Your answer should consist of the lines in the data below that contain "спирачно".

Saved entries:
· · · ·

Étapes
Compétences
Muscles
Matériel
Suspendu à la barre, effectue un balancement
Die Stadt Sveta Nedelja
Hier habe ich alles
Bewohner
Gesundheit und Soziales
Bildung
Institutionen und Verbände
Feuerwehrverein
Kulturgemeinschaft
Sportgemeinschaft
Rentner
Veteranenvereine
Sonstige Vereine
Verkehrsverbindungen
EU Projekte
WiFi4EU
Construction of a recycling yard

· · · ·

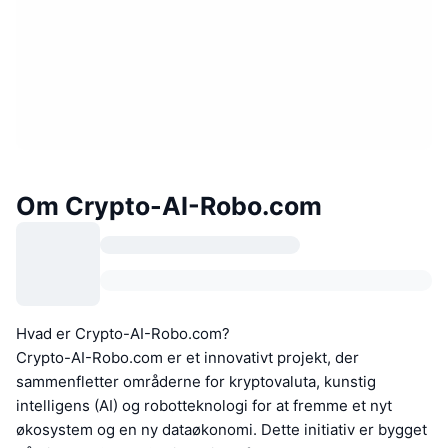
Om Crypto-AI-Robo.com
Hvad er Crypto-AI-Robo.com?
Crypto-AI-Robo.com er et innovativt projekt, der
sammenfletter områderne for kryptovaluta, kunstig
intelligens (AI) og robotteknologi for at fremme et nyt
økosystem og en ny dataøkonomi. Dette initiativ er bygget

· · · ·

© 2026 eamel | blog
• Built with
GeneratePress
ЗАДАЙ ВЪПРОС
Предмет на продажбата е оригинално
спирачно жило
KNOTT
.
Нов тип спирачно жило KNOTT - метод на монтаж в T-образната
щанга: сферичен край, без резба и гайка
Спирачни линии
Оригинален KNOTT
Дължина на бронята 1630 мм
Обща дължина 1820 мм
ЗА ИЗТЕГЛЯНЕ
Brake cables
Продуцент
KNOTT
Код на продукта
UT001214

· · · ·

- [WRITTEN SOLUTION]
спирачно жило
Нов тип спирачно жило KNOTT - метод на монтаж в T-образната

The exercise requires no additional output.